Writing can be very solitary work. And in addition to writing, authors have other responsibilities and obligations. For the new breed of writers known as indie writers, there are many aspects of our work that remain a bit mysterious or hidden from what people think we spend our time doing. Indie writers and in my case and the case of a growing number of us, may also be running small presses. All writers are definitely involved in the marketing and sales of their own books. And the design and pre-publication processes that authors who publish with both traditional publishing companies or indie publishing options (self publishing, small presses, kindle or e-publishing) require a lot of time, energy, and ongoing learning and updating of skills and knowledge. All that is related to the publishing process itself is over and above the time and energy spent in writing. This is the part that few see and understand, and it certainly is an aspect of who and what a writer is that remains a misconception to people who think all there is to writing is the writing and the luck of finding a publisher. Even the most successful writers will tell you that the whole business of publishing has changed, and require more and more of writers.  So as solitary as the work can be, it also is demanding. I was astonished to find that one very famous prolific crime mystery novel author had a full time staff of 26 people working for him. Some  of us wish we had one or two people to help us once in awhile, and that's another lesson of the road...learning what it is we need, and then asking for help. Just like we might have learned in running a business or a department which we managed, learning to delegate some of the work we have to others, is a crucial step in becoming more professional about our work as authors. 
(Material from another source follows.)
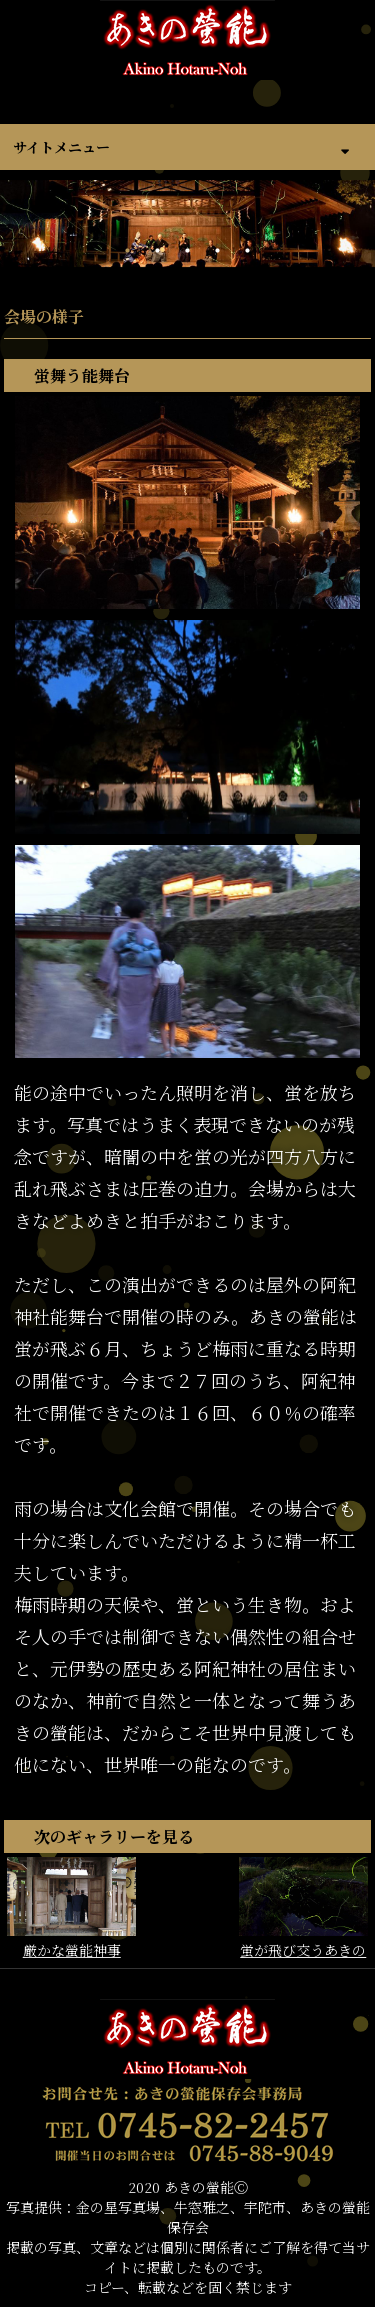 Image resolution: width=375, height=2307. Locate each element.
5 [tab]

For the last 8 months I've been writing almost daily, and am now coming down to the last few chapters. I'm near the finish line, and in a state of bewilderment and a kind of panic. The whole experience of the last 8 months has been one of great joy. I love writing fiction, and to be so focused on one project has been a learning experience that is unlike anything I've experienced before. And that's why this morning I was reflecting on what I've learned over this span of time and through this experience. The next part of this book is the editing, polishing, and getting ready for marketing phase. And already, a new book or two have made their way into my imagination and have taken some form or another on index cards, spiral notebooks and outlines in a file for a new book. And how my characters arrive at their final destination in this book, is still revealing itself to me. They're calling. "C'mon, we're ready to go...", so I must say so long for now. When you hear the music blast from the car radio or from my home, and you see me out walking and dancing along the riverwalk, you'll know I have put the Finis at the end of something that has made my heart and soul happy. The harder work is ahead, but that's good because I love all aspects of this process of being a writer and author. There is so much to learn. There are so many lessons of the road. The journey and the process of writing are constantly allowing for a living a full and joyous life.